I dati ufficiali sugli incendi in Calabria smentiscono senza appello la propaganda del Presidente Occhiuto e il suo modello “Tolleranza Zero” basato sull’utilizzo dei droni.
A lanciare l’affondo è il consigliere regionale Ernesto Alecci, che analizza i numeri pubblicati proprio dalla Regione Calabria per mettere a nudo i limiti di una strategia comunicativa definita “trionfalistica”, ma lontana dalla realtà dei fatti. Questo sistema di prevenzione è stato lanciato nel 2022, ma nel corso degli anni successivi i dati relativi a numero di incendi e il totale annuo di ettari bruciati ne mettono in evidenza tutti i limiti, smontando la narrazione entusiastica del governatore.
I numeri del fallimento: nel 2025 ettari bruciati quasi raddoppiati
Il quadro che emerge dai report ufficiali degli ultimi quattro anni mostra un trend tutt’altro che in discesa, con un picco preoccupante registrato proprio nella scorsa stagione estiva.
Nel 2022 gli incendi totali sono stati 685 per 6.450 ettari di territorio bruciati, mentre nel 2023 si è passati a 515 roghi con 8.520 ettari andati in fumo. Nel 2024 si sono registrati 520 incendi per 7.118 ettari, fino ad arrivare al dato allarmante del 2025, che si attesta su 759 incendi e ben 15.816 ettari bruciati.

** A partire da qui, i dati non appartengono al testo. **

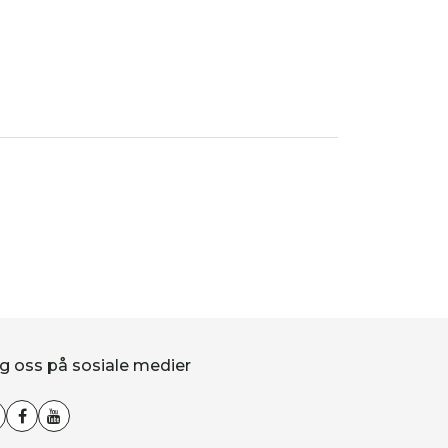
g oss på sosiale medier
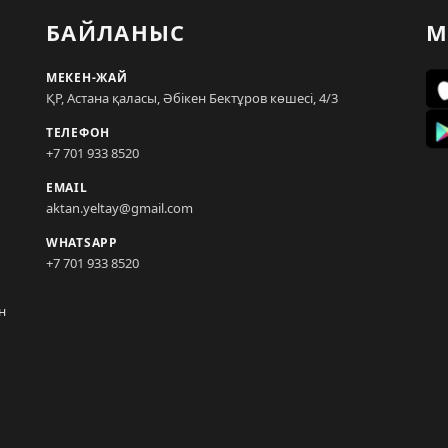
БАЙЛАНЫС
М
МЕКЕН-ЖАЙ
ҚР, Астана қаласы, Әбікен Бектұров көшесі, 4/3
ТЕЛЕФОН
+7 701 933 8520
EMAIL
aktan.yeltay@gmail.com
WHATSAPP
+7 701 933 8520
н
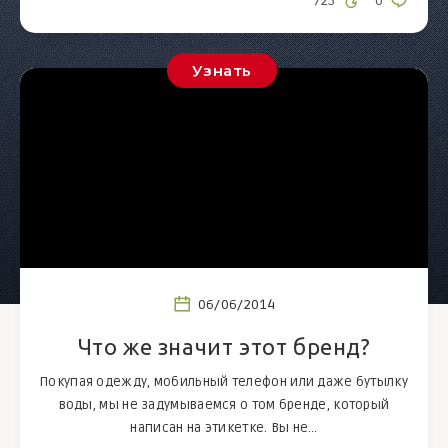
725
0
Узнать
06/06/2014
Что же значит этот бренд?
Покупая одежду, мобильный телефон или даже бутылку
воды, мы не задумываемся о том бренде, который
написан на этикетке. Вы не…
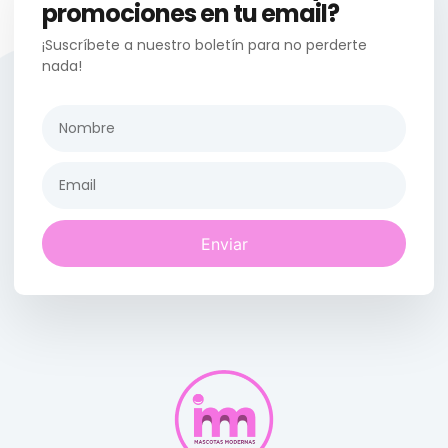
promociones en tu email?
¡Suscríbete a nuestro boletín para no perderte
nada!
Enviar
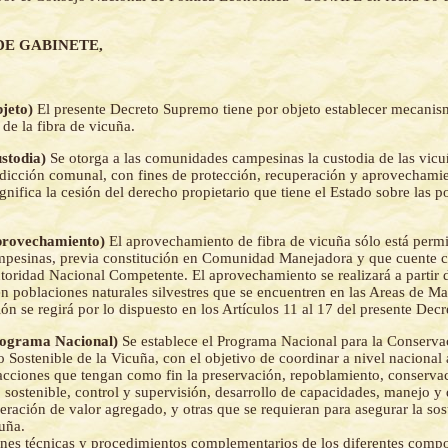
DE GABINETE,
bjeto)
El presente Decreto Supremo tiene por objeto establecer mecanis
de la fibra de vicuña.
ustodia)
Se otorga a las comunidades campesinas la custodia de las vicu
isdicción comunal, con fines de protección, recuperación y aprovechamie
gnifica la cesión del derecho propietario que tiene el Estado sobre las 
Aprovechamiento)
El aprovechamiento de fibra de vicuña sólo está permi
pesinas, previa constitución en Comunidad Manejadora y que cuente c
toridad Nacional Competente. El aprovechamiento se realizará a partir d
en poblaciones naturales silvestres que se encuentren en las Areas de 
ón se regirá por lo dispuesto en los Artículos 11 al 17 del presente Dec
Programa Nacional)
Se establece el Programa Nacional para la Conserva
Sostenible de la Vicuña, con el objetivo de coordinar a nivel nacional 
acciones que tengan como fin la preservación, repoblamiento, conserva
sostenible, control y supervisión, desarrollo de capacidades, manejo y 
ración de valor agregado, y otras que se requieran para asegurar la sost
uña.
ones técnicas y procedimientos complementarios de los diferentes comp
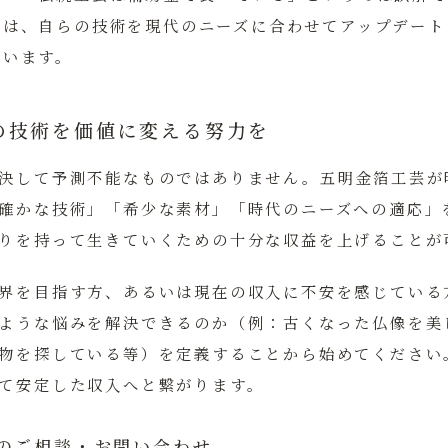
家は、自らの技術を現代のニーズに合わせてアップデート
ています。
の技術を価値に変える努力を
決して予測不能なものではありません。五明金箔工芸が
確かな技術」「希少な素材」「時代のニーズへの適応」
りを持って生きていくための十分な収益を上げることが
界を目指す方、あるいは現在の収入に不安を感じている
ような悩みを解決できるのか（例：古くなった仏像を美
物を探している等）を定義することから始めてください
て安定した収入へと繋がります。
のご相談・お問い合わせ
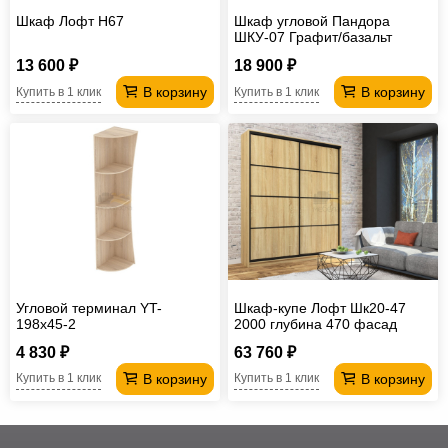
Шкаф Лофт H67
Шкаф угловой Пандора
ШКУ-07 Графит/базальт
13 600 ₽
18 900 ₽
В корзину
В корзину
Купить в 1 клик
Купить в 1 клик
Угловой терминал YT-
Шкаф-купе Лофт Шк20-47
198х45-2
2000 глубина 470 фасад
ЛДСП 3Г
4 830 ₽
63 760 ₽
В корзину
В корзину
Купить в 1 клик
Купить в 1 клик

Di fatto, nonostante il piano di prevenzione della Regione, l’anno scorso è andato in fumo circa il doppio degli ettari rispetto all’anno precedente per un numero di incendi aumentato di ben il 50%. Alecci fa un paragone geometrico per rendere l’idea del disastro ambientale: “Praticamente, stando al report regionale, nel 2025 in Calabria abbiamo visto bruciare un territorio grande quanto quello vastissimo di Lamezia Terme”.
“I droni non bastano, servono investimenti su uomini e mezzi”
La critica del consigliere non punta a bocciare la tecnologia in sé, quanto la pretesa di risolvere un problema strutturale solo con gli annunci mediatici.
Secondo l’esponente politico, questi dati dimostrano con grande evidenza lo squilibrio tra i toni trionfalistici della Governance regionale e i risultati reali ottenuti negli ultimi anni in questo settore. Una discrepanza che impone un immediato cambio di rotta nella gestione della macchina della prevenzione.
“Certamente il sistema dei droni può portare un aiuto concreto nella lotta agli incendi, e intendo ringraziare i professionisti che se ne occupano quotidianamente, ma è chiaro come questo non possa bastare”, ha precisato Alecci, indicando poi le vere priorità su cui la Regione dovrebbe virare le proprie risorse economiche.
Bisognerebbe investire di più in personale e risorse, dotare chi conosce perfettamente i nostri territori di mezzi e strumenti per la prevenzione e la gestione degli incendi. Una richiesta che sa di appello per superare le promesse fatte a favor di telecamera: “Basterebbe, di fatto, mettere in campo quello che si annuncia ogni anno ma che poi, purtroppo, rimane solamente sulla carta, per proteggere davvero il nostro straordinario ecosistema”.